Andre Poulin: dead Canadian jihadist used in ISIS recruitment video

Andre Poulin: dead Canadian jihadist used in ISIS recruitment video

The Sunni militant group ISIS, which wants to create an Islamic state spanning Iraq and Syria, has issued a recruitment video using the image and words of a dead Ontario man who had become a jihadist and joined the fighting in Syria.

Andre Poulin, from Timmins, Ont., died in fighting in northern Syria last summer. Poulin, who went by the name Abu Muslim, converted to Islam and joined the fight in Syria in 2012.

The 11-minute video is aimed at westerners and has Poulin talking about his life in Canada: "I had money.

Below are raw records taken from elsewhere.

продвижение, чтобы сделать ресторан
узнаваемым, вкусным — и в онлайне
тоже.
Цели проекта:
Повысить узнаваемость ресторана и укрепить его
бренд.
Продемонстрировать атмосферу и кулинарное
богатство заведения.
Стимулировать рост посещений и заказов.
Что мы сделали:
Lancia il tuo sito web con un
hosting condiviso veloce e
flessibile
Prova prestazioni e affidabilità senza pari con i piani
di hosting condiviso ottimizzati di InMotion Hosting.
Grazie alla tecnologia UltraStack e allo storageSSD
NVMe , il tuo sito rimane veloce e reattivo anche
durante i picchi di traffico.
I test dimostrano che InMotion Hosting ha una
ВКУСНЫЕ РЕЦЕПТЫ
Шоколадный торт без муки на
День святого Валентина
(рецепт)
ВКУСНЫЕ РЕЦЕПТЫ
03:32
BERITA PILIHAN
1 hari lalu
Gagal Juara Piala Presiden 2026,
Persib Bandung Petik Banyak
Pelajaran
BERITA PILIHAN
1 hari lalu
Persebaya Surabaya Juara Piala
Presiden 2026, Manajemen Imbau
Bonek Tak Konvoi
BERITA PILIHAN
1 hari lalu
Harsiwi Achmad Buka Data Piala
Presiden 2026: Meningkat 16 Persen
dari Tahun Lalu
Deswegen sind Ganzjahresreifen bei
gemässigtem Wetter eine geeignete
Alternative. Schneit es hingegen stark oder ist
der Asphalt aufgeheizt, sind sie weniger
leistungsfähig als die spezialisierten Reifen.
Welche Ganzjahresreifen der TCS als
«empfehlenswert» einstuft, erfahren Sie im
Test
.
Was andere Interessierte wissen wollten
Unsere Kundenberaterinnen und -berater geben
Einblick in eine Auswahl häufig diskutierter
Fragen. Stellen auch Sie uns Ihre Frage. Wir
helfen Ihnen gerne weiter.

I had a good family ... I watched hockey, I went to the cottage in the summertime."

Poulin's life wasn't as sunny as he painted. He had a criminal record for uttering death threats, theft, harassment and carrying a weapon. Online, he wrote that he'd been accused of threatening to blow up a Timmins gas station.

Poulin refers to his home country as "dar al-kufr" — land of disbelief — and says he couldn't live in such a place where "you cannot obey Allah fully."

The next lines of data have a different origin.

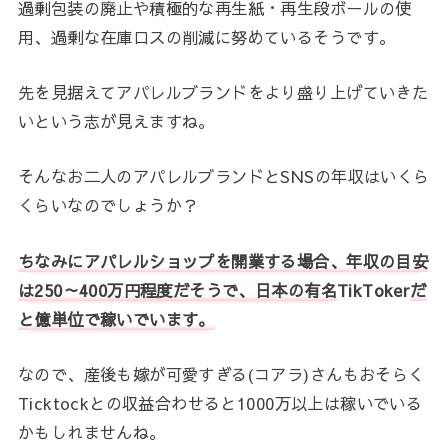
過剰包装の廃止や積極的な再生紙・再生段ボールの使
用、過剰な在庫ロスの削減に努めているそうです。
先を見据えてアパレルブランドをより盛り上げていきた
いという志が見えますね。
そんなお二人のアパレルブランドとSNSの年収はいくら
くらいなのでしょうか？
ちなみにアパレルショップを開業する場合、年収の目安
は250～400万円程度だそうで、日本の有名
TikToker
だ
と億単位で稼いでいます。
なので、産後も嫁が可愛すぎる(コアラ)さんもおそらく
Ticktockとの収益合わせると1000万以上は稼いでいる
かもしれませんね。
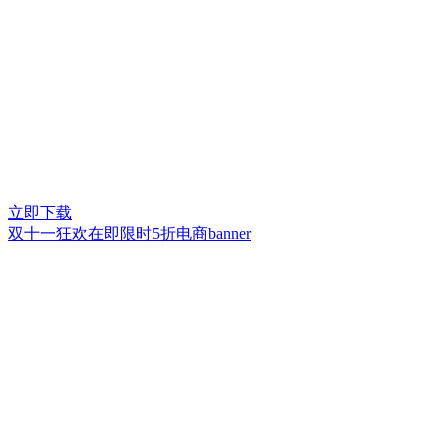
立即下载
双十一狂欢在即限时5折电商banner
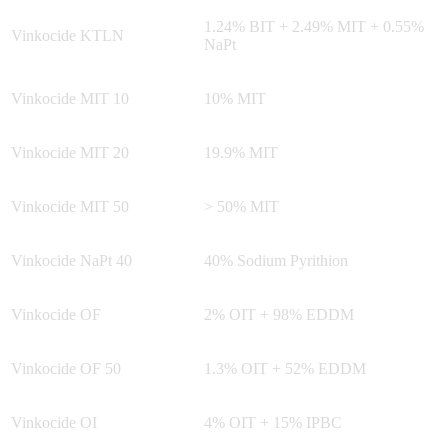
1.24% BIT + 2.49% MIT + 0.55%
Vinkocide KTLN
NaPt
Vinkocide MIT 10
10% MIT
Vinkocide MIT 20
19.9% MIT
Vinkocide MIT 50
> 50% MIT
Vinkocide NaPt 40
40% Sodium Pyrithion
Vinkocide OF
2% OIT + 98% EDDM
Vinkocide OF 50
1.3% OIT + 52% EDDM
Vinkocide OI
4% OIT + 15% IPBC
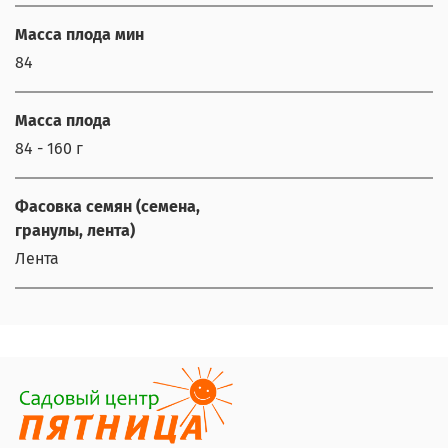
Масса плода мин
84
Масса плода
84 - 160 г
Фасовка семян (семена,
гранулы, лента)
Лента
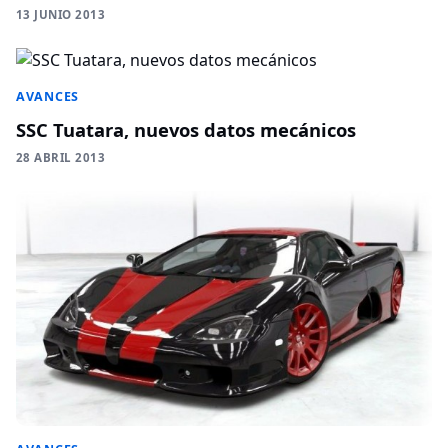
13 JUNIO 2013
AVANCES
SSC Tuatara, nuevos datos mecánicos
28 ABRIL 2013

He also reveals that he got married after arriving in Syria and that his wife is pregnant. He also says those who can't join the fight should give money to the cause.

Reports say Poulin left behind a wife and young child in Syria.

Shots of Canadians fishing, playing hockey and gassing up a snowmobile are interspersed with images of Poulin.

Scenes of fighting at the airport in Aleppo are also shown with the narrator saying Poulin fought and died there.